■ REQUIRED ACTION
Start at the line with "Fs and Miscellaneous" in the records below, stop at the line with "lue Investments", and return every line in that span exactly, the two end lines included.
· · ·
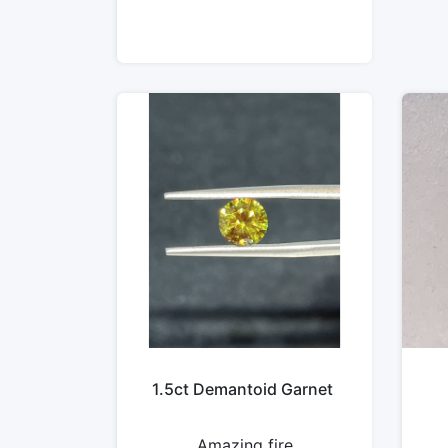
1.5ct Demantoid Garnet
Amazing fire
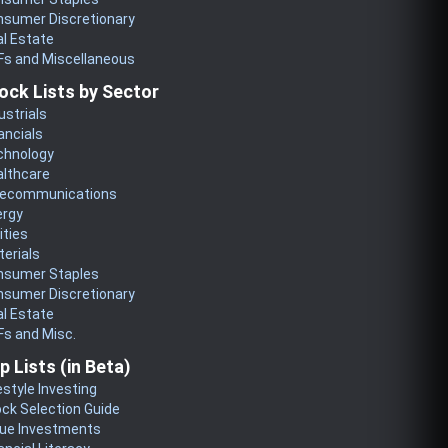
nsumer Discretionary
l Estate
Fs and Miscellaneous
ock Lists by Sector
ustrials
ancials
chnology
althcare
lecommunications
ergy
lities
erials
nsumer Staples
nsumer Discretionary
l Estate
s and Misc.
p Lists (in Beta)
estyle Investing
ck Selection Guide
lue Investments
· · ·
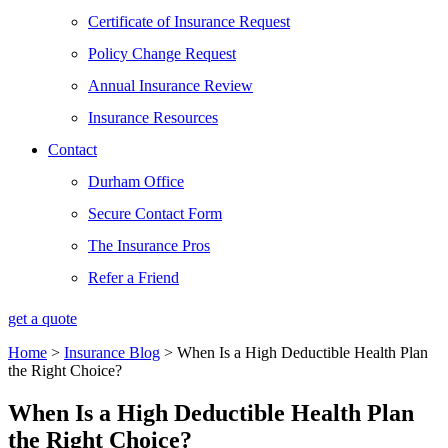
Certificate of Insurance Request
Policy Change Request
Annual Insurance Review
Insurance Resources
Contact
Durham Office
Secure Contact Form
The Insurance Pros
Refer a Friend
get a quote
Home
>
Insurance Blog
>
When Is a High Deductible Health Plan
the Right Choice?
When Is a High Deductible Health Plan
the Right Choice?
· · ·
■ OUTPUT BELOW
Fs and Miscellaneous
ock Lists by Sector
ustrials
ancials
chnology
althcare
lecommunications
ergy
lities
erials
nsumer Staples
nsumer Discretionary
l Estate
s and Misc.
p Lists (in Beta)
estyle Investing
ck Selection Guide
lue Investments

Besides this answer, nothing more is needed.